A militant group that calls itself the ISIS - Islamic State in Iraq and Syria, has been taking control of large territories of land in Iraq and neighboring Syria since early June of this year. The governments in both Iraq and Syria have been weakened by internal civil unrest.
Iraq has an ancient rich and colorful history. But over the last century, since 1920, when its current boundaries were marked out, it has been plagued by civil and political problems.
A Brief Background
Iraq has been successively under the control of the British (1920-1932) as the British Mandate of Mesopotamia, a monarchy (till 1958) as the Kingdom of Iraq, and under the dictator Saddam Hussein (till 2003) as the Republic of Iraq.

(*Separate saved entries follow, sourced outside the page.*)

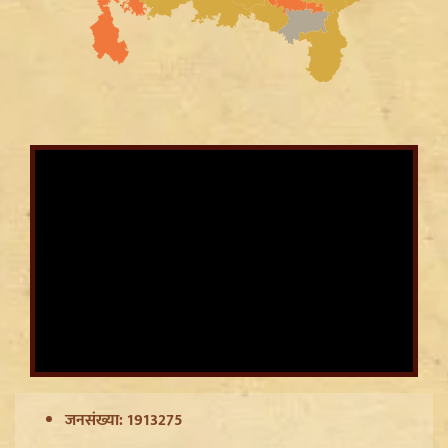
Article 370 Anniversary पर Jammu-Kashmir में भारी
सुरक्षा, Amarnath Yatra सस्पेंड और हाईवे हुआ सील
जनसंख्या: 1913275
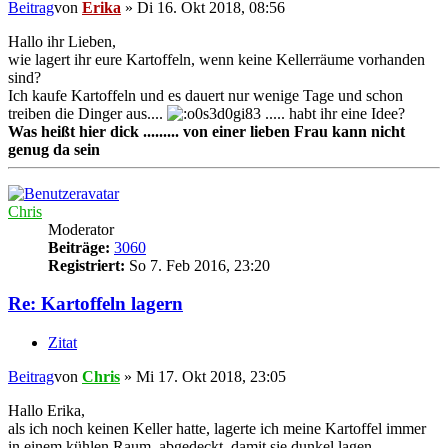
Beitrag
von
Erika
»
Di 16. Okt 2018, 08:56
Hallo ihr Lieben,
wie lagert ihr eure Kartoffeln, wenn keine Kellerräume vorhanden
sind?
Ich kaufe Kartoffeln und es dauert nur wenige Tage und schon
treiben die Dinger aus....
..... habt ihr eine Idee?
Was heißt hier dick ......... von einer lieben Frau kann nicht
genug da sein
Chris
Moderator
Beiträge:
3060
Registriert:
So 7. Feb 2016, 23:20
Re: Kartoffeln lagern
Zitat
Beitrag
von
Chris
»
Mi 17. Okt 2018, 23:05
Hallo Erika,
als ich noch keinen Keller hatte, lagerte ich meine Kartoffel immer
in einem kühlen Raum, abgedeckt, damit sie dunkel lagen.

Saddam’s Ba’ath party which formed the government not only ruled brutally, but also were constantly at war with its neighbors, especially Iran and later Kuwait. This aggression, combined with rumors that Iraq had been stocking up on weapons of mass destruction, led to the U.S led invasion of Iraq in 2003. Saddam Hussein was deposed and a new interim government established.

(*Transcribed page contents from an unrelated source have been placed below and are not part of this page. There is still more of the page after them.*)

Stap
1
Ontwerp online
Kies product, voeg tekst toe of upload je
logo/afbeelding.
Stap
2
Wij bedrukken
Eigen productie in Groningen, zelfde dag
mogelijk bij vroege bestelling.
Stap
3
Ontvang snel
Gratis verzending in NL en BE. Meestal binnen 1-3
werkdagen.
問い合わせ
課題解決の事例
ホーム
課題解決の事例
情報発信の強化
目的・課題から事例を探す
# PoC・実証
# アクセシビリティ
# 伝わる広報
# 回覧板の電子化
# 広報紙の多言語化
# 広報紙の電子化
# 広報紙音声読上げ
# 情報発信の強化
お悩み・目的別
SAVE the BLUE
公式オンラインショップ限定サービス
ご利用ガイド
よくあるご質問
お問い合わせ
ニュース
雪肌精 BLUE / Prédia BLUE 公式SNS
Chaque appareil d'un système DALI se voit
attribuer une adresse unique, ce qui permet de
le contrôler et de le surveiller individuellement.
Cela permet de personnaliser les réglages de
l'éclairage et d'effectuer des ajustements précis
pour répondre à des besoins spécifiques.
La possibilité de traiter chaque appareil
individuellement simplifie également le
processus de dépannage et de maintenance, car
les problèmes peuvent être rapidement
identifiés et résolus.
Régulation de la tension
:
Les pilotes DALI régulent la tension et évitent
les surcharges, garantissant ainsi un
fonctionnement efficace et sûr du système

However, this American-led intervention was seen as interference by many of the warring ethnic communities in Iraq - the Sunnis, Shias and the Kurds. This has created a very troubled situation. Nouru al-Maliki, the country's Prime Minister, has not been successful in unifying the different groups.
Since 2011, after the US withdrew the last of its troops, Iraq’s Shia-run government has been accused of sidelining the Sunni sects. Militant troops of Sunnis (from Iraq, Syria, Saudi Arabia, Jordan and other Arab states) including the ISIS have now directed their attempts at the government. In addition, the tense situation has been worsened by civil war raging in adjacent Syria since 2011.

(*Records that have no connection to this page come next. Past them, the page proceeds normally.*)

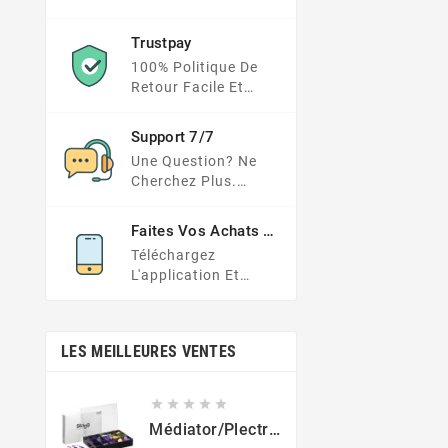
Carte Dans Un
Endroit Beaucoup
Trustpay
Plus Sécurisé
100% Politique De
Retour Facile Et
Protection Des
Paiements
Support 7/7
Une Question? Ne
Cherchez Plus.
Consultez Notre FAQ
Ou Envoyez Votre
Faites Vos Achats En
Demande Ici
Déplacement
Téléchargez
L'application Et
Obtenez Des Offres
Exclusives À Portée
De Main
LES MEILLEURES VENTES





Médiator/plectre En Nylon S, Ruby S Ou Touch L - STAGG PBOX10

On June 10th this year, this year, the ISIS took control of Mosul, Iraq’s 2nd largest city with over 2 million inhabitants. Now the militants have weapons and equipment left behind by the retreating army, in addition to a huge amount of funds from the city’s banks that they have looted. Even though ISIS is no longer associated with al-Qaeda, it now seems to have gained enough members and funding. The group is led by Abu Bakr al Baghdadi.
The most recent city to fall into their hands is Tikrit. The ISIS is advancing towards Baghdad and is believed to be just 37 miles north of the capital. What has everyone afraid is that, if the militants establish an Islamic empire, they will impose harsh Islamic laws that could lead to oppression of women and other sects of Muslims. A militant state could also be a fertile place for terror groups like Al Qaeda to take root.
The U.S is sending soldiers and firepower to protect the U.S embassy and other American interests in Iraq. The world will be watching, and debating the next steps.